NEW YORK May 14 (Reuters) - The Securities and Exchange Commission must decide soon whether to ask U.S. stock exchanges to enact a pilot program to try to boost trading in illiquid stocks or let the exchanges put forward a plan first, an SEC commissioner said on Wednesday.
Commissioner Michael Piwowar said a groundswell is building in Congress to enact a pilot program that would look at the "tick size," or the spread between the bid and ask price for quotations for small- and micro-cap stocks.
Proponents for such a program have said widening the bid-ask spread would provide brokerages more money to pay for research and drive greater interest in illiquid stocks.
The SEC can either ask the exchanges to come forward with a plan to develop a pilot program or the SEC can issue an order telling the exchanges to do so, Piwowar said at a conference sponsored by the Securities Industry and Financial Markets Association.
An order would allow the SEC to better control the process, which Piwowar said he preferred, but either way the SEC has ultimate say in approving the program, he said.

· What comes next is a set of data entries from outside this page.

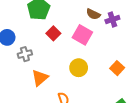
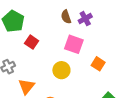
brown semicircle: (93, 14) -> (66, 17), turned 56
pink square: (82, 35) -> (74, 44), moved

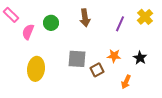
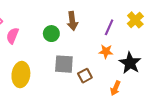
green circle: (51, 23) -> (51, 34), moved
orange star: (114, 56) -> (106, 51), moved
black star: (140, 58) -> (130, 63), size x1.5

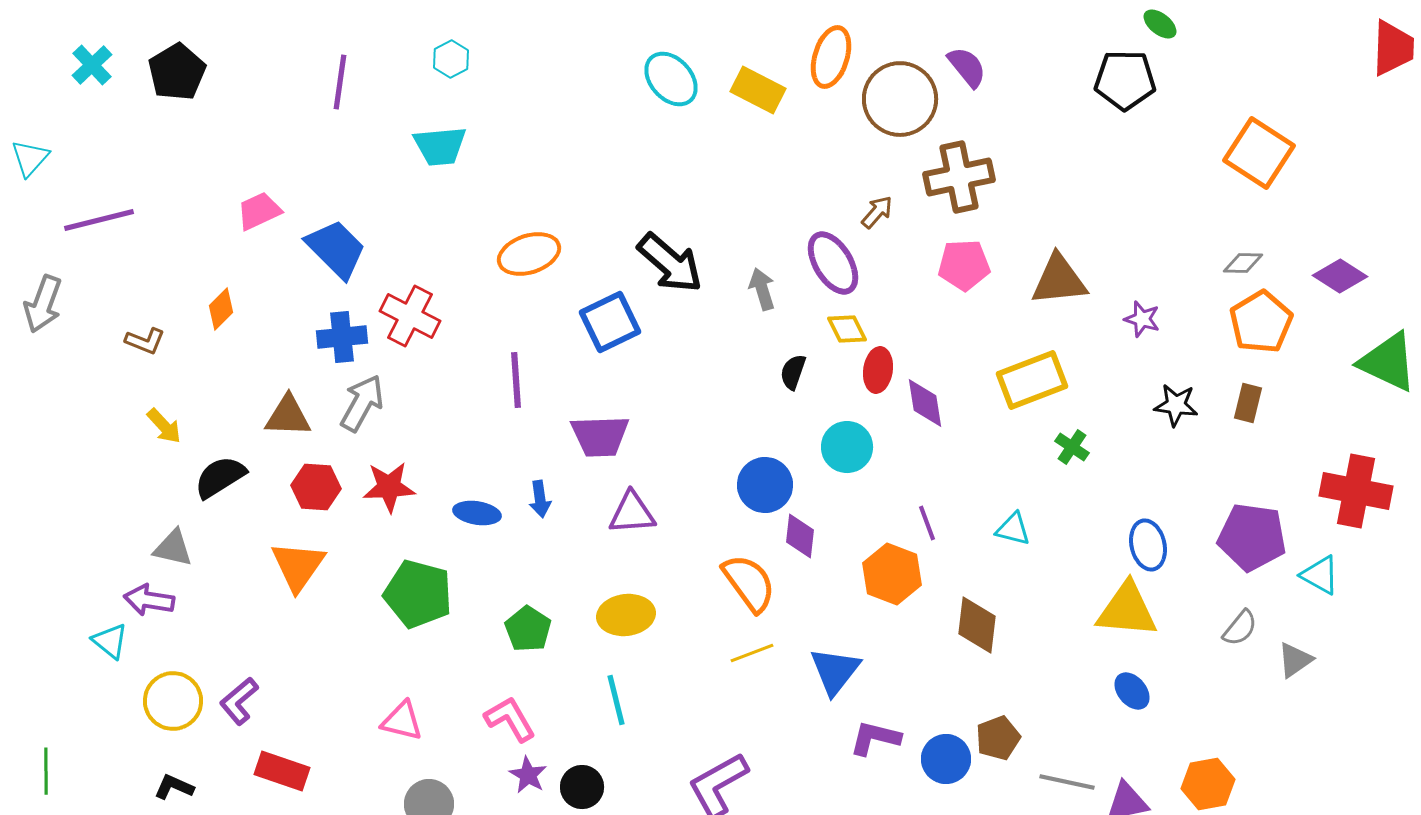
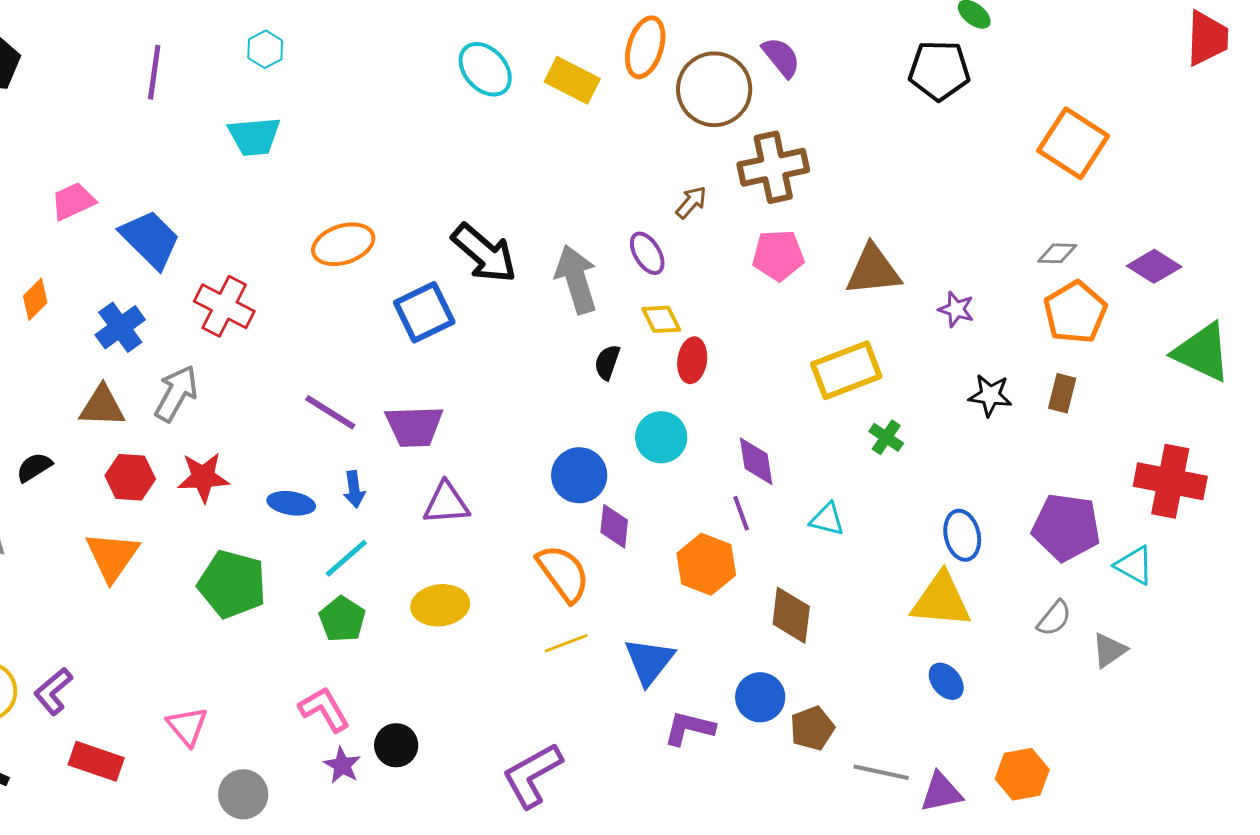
purple ellipse: (833, 263) -> (647, 253), size x0.7
gray arrow: (762, 289) -> (576, 279), size x1.6
blue cross: (342, 337) -> (120, 327), moved, turned -30
purple line: (516, 380) -> (330, 412), moved, turned -54
purple diamond: (925, 403) -> (756, 461), moved
black semicircle: (220, 477) -> (34, 467), size x0.7
cyan line: (616, 700) -> (346, 558), moved, turned 63
pink triangle: (402, 721) -> (187, 726), moved, turned 36
blue circle: (946, 759) -> (760, 697), moved
black circle: (582, 787) -> (396, 745), moved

Congress will mandate the SEC to enact a pilot program, so it would be preferable that the SEC act before politicians decide how such a program is structured, said Piwowar, a Republican.
Congress ordered the SEC to study a pilot program when it passed the JOBS act in 2012.
A number of issues about the pilot need to be decided, such as whether to include stocks based on their market capitalization or volume of trade, and how many "buckets" to create so as better study likely outcomes, Piwowar said.
A control sample where no change occurs also must be created to compare with the stocks being tested, he said.
Stephen Luparello, recently appointed director of the SEC's division that oversees markets and brokerages, said a program would likely be announced in the next few weeks.
Whether a "trade at" rule is included in the pilot program still has not been decided, Luparello said. The rule could limit how much trading occurs inside brokerages and in alternative trading venues known as dark pools.